UNE MODIFICATION minime du génome d’un virus anodin isolé chez le rat peut suffire à l’émergence d’un virus mortel pour les équidés et transmissible à l’homme, le virus de l’encéphalite équine vénézuélienne (VEEV). C’est ce que viennent de démontrer des chercheurs américains qui ont utilisé la génétique inverse pour comprendre les mécanismes moléculaires à l’origine des épidémies d’encéphalites qui frappent régulièrement le Venezuela et la Colombie.

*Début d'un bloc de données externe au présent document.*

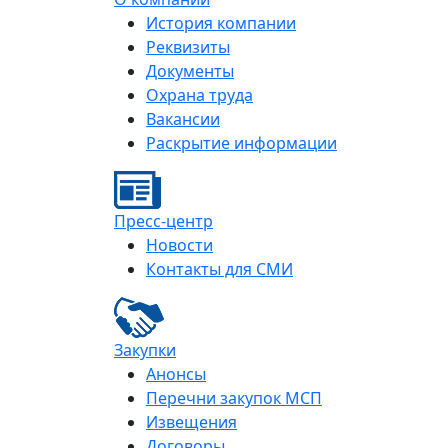
История компании
Реквизиты
Документы
Охрана труда
Вакансии
Раскрытие информации
Пресс-центр
Новости
Контакты для СМИ
Закупки
Анонсы
Перечни закупок МСП
Извещения
Договоры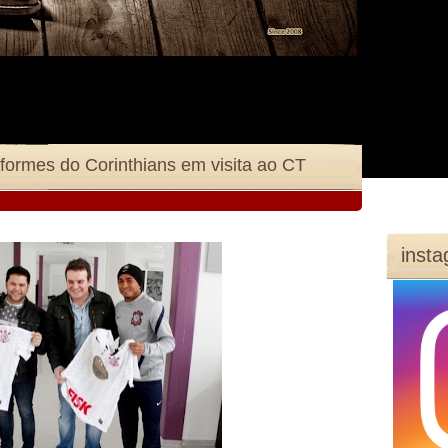
iformes do Corinthians em visita ao CT
inst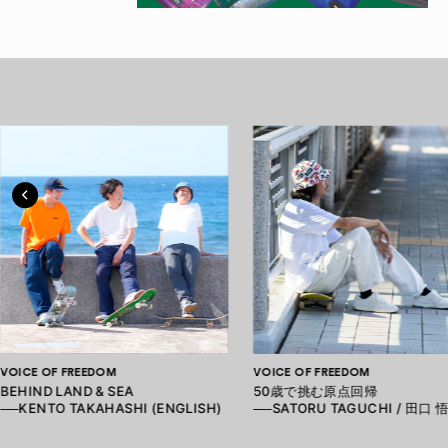
VOICE OF FREEDOM
VOICE OF FREEDOM
BEHIND LAND & SEA
50歳で挑む原点回帰
──KENTO TAKAHASHI (ENGLISH)
──SATORU TAGUCHI / 田口 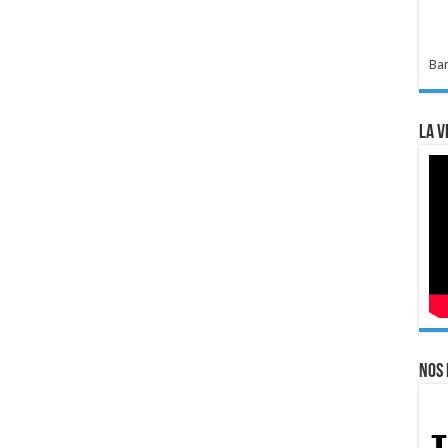
Bar
La v
Nos 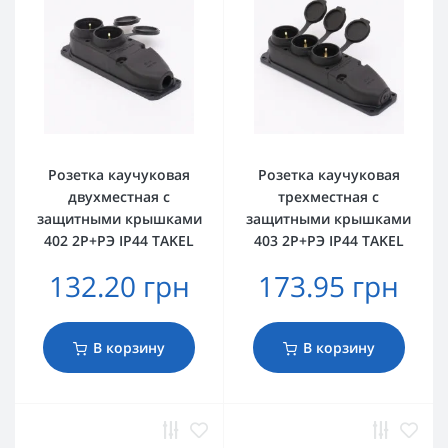
Розетка каучуковая
Розетка каучуковая
двухместная с
трехместная с
защитными крышками
защитными крышками
402 2Р+РЭ IP44 TAKEL
403 2Р+РЭ IP44 TAKEL
132.20 грн
173.95 грн
В корзину
В корзину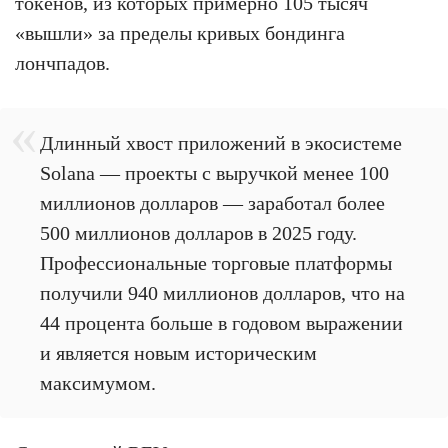
токенов, из которых примерно 105 тысяч
«вышли» за пределы кривых бондинга
лончпадов.
Длинный хвост приложений в экосистеме
Solana — проекты с выручкой менее 100
миллионов долларов — заработал более
500 миллионов долларов в 2025 году.
Профессиональные торговые платформы
получили 940 миллионов долларов, что на
44 процента больше в годовом выражении
и является новым историческим
максимумом.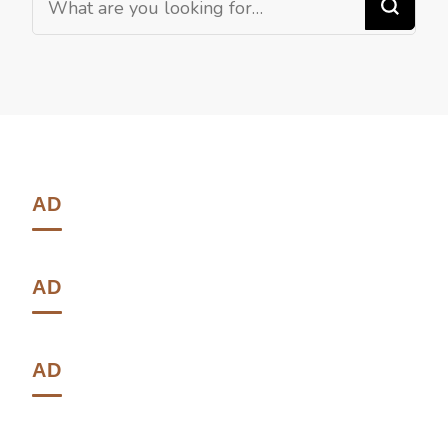
AD
AD
AD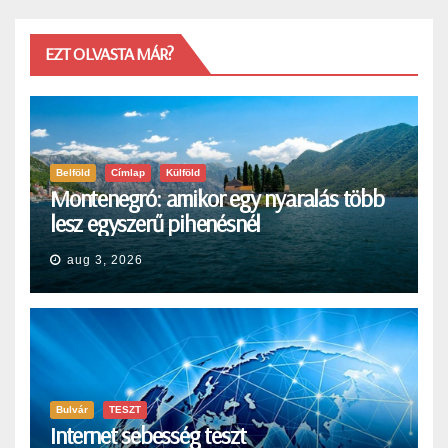
EZT OLVASTA MÁR?
Belföld
Címlap
Külföld
Montenegró: amikor egy nyaralás több
lesz egyszerű pihenésnél
aug 3, 2026
Bulvár
TESZT
Internet sebesség teszt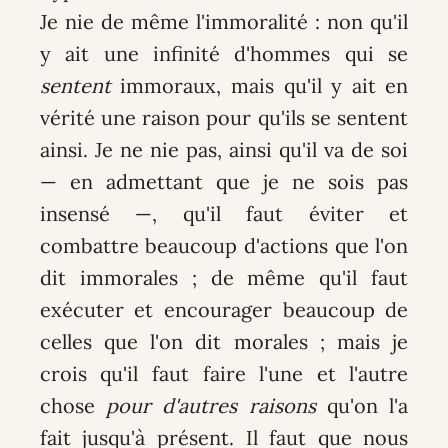
Je nie de même l'immoralité : non qu'il
y ait une infinité d'hommes qui se
sentent
immoraux, mais qu'il y ait en
vérité une raison pour qu'ils se sentent
ainsi. Je ne nie pas, ainsi qu'il va de soi
— en admettant que je ne sois pas
insensé —, qu'il faut éviter et
combattre beaucoup d'actions que l'on
dit immorales ; de même qu'il faut
exécuter et encourager beaucoup de
celles que l'on dit morales ; mais je
crois qu'il faut faire l'une et l'autre
chose
pour d'autres raisons
qu'on l'a
fait jusqu'à présent. Il faut que nous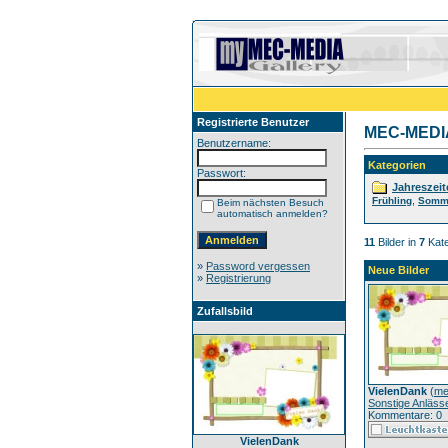
Registrierte Benutzer
MEC-MEDIA 
Benutzername:
Kategorien
Passwort:
Jahreszeit
,
Frühling
Somm
Beim nächsten Besuch
automatisch anmelden?
11
Bilder in
7
Kate
»
Password vergessen
Neue Bilder
»
Registrierung
Zufallsbild
VielenDank
(
me
Sonstige Anläss
Kommentare: 0
VielenDank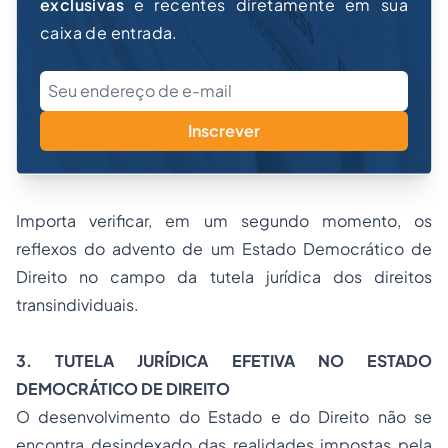
exclusivas
e recentes diretamente em sua
caixa de entrada.
Inscrever
Importa verificar, em um segundo momento, os
reflexos do advento de um Estado Democrático de
Direito no campo da tutela jurídica dos direitos
transindividuais.
3. TUTELA JURÍDICA EFETIVA NO ESTADO
DEMOCRÁTICO DE DIREITO
O desenvolvimento do Estado e do Direito não se
encontra desindexado das realidades impostas pela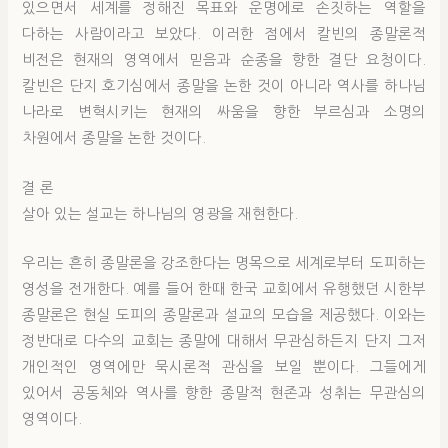
있으면서 세계를 정해진 목표와 운명에로 손짓하는 역할을
다하는 사람이라고 보았다. 이러한 점에서 칼빈의 종말론적
비전은 현재의 영역에서 믿음과 순종을 향한 결단 요청이다.
칼빈은 단지 호기심에서 종말을 논한 것이 아니라 역사를 하나님
나라로 변혁시키는 현재의 싸움을 향한 부르심과 소명의
차원에서 종말을 논한 것이다.
결 론
살아 있는 설교는 하나님의 영광을 재현한다.
우리는 흔히 종말론을 강조한다는 명목으로 세계로부터 도피하는
영성을 전개한다. 예를 들어 한때 한국 교회에서 유행했던 시한부
종말론은 현실 도피의 종말론과 설교의 모습을 제공했다. 이와는
정반대로 다수의 교회는 종말에 대해서 무관심하든지 단지 그저
개인적인 영역에만 묵시론적 관심을 보일 뿐이다. 그들에게
있어서 공동체와 역사를 향한 종말적 현존과 성취는 무관심의
영역이다.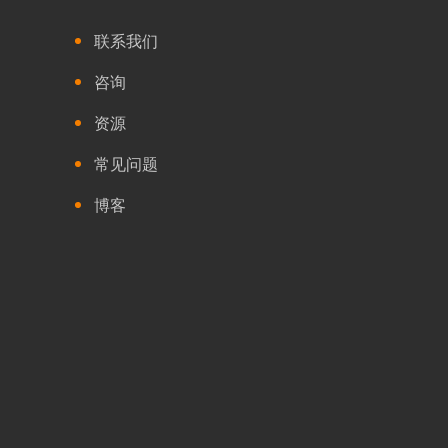
联系我们
咨询
资源
常见问题
博客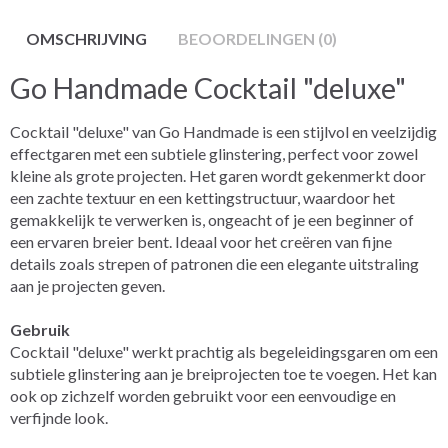
OMSCHRIJVING
BEOORDELINGEN (0)
Go Handmade Cocktail "deluxe"
Cocktail "deluxe" van Go Handmade is een stijlvol en veelzijdig
effectgaren met een subtiele glinstering, perfect voor zowel
kleine als grote projecten. Het garen wordt gekenmerkt door
een zachte textuur en een kettingstructuur, waardoor het
gemakkelijk te verwerken is, ongeacht of je een beginner of
een ervaren breier bent. Ideaal voor het creëren van fijne
details zoals strepen of patronen die een elegante uitstraling
aan je projecten geven.
Gebruik
Cocktail "deluxe" werkt prachtig als begeleidingsgaren om een
subtiele glinstering aan je breiprojecten toe te voegen. Het kan
ook op zichzelf worden gebruikt voor een eenvoudige en
verfijnde look.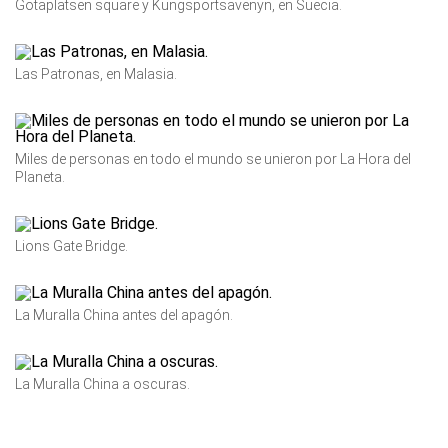
Gotaplatsen square y Kungsportsavenyn, en Suecia.
Las Patronas, en Malasia.
Miles de personas en todo el mundo se unieron por La Hora del
Planeta.
Lions Gate Bridge.
La Muralla China antes del apagón.
La Muralla China a oscuras.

Ce travail est remarquable car les études qui ont réussi à identifier l’événement moléculaire à l’origine de l’émergence d’un virus transmissible à l’homme sont très rares. Bien que la capacité des virus à s’adapter à de nouveaux hôtes par le biais de mutations génétiques est un phénomène aujourd’hui bien connu, la nature des mécanismes qui sous-tendent ces événements d’adaptation sont finalement encore mal compris. Par exemple, alors que le VIH-1 a été identifié et isolé depuis plus de vingt ans, personne n’a encore réussi à identifier les mutations qui ont conduit à son émergence chez l’homme à partir du virus homologue présent chez le chimpanzé.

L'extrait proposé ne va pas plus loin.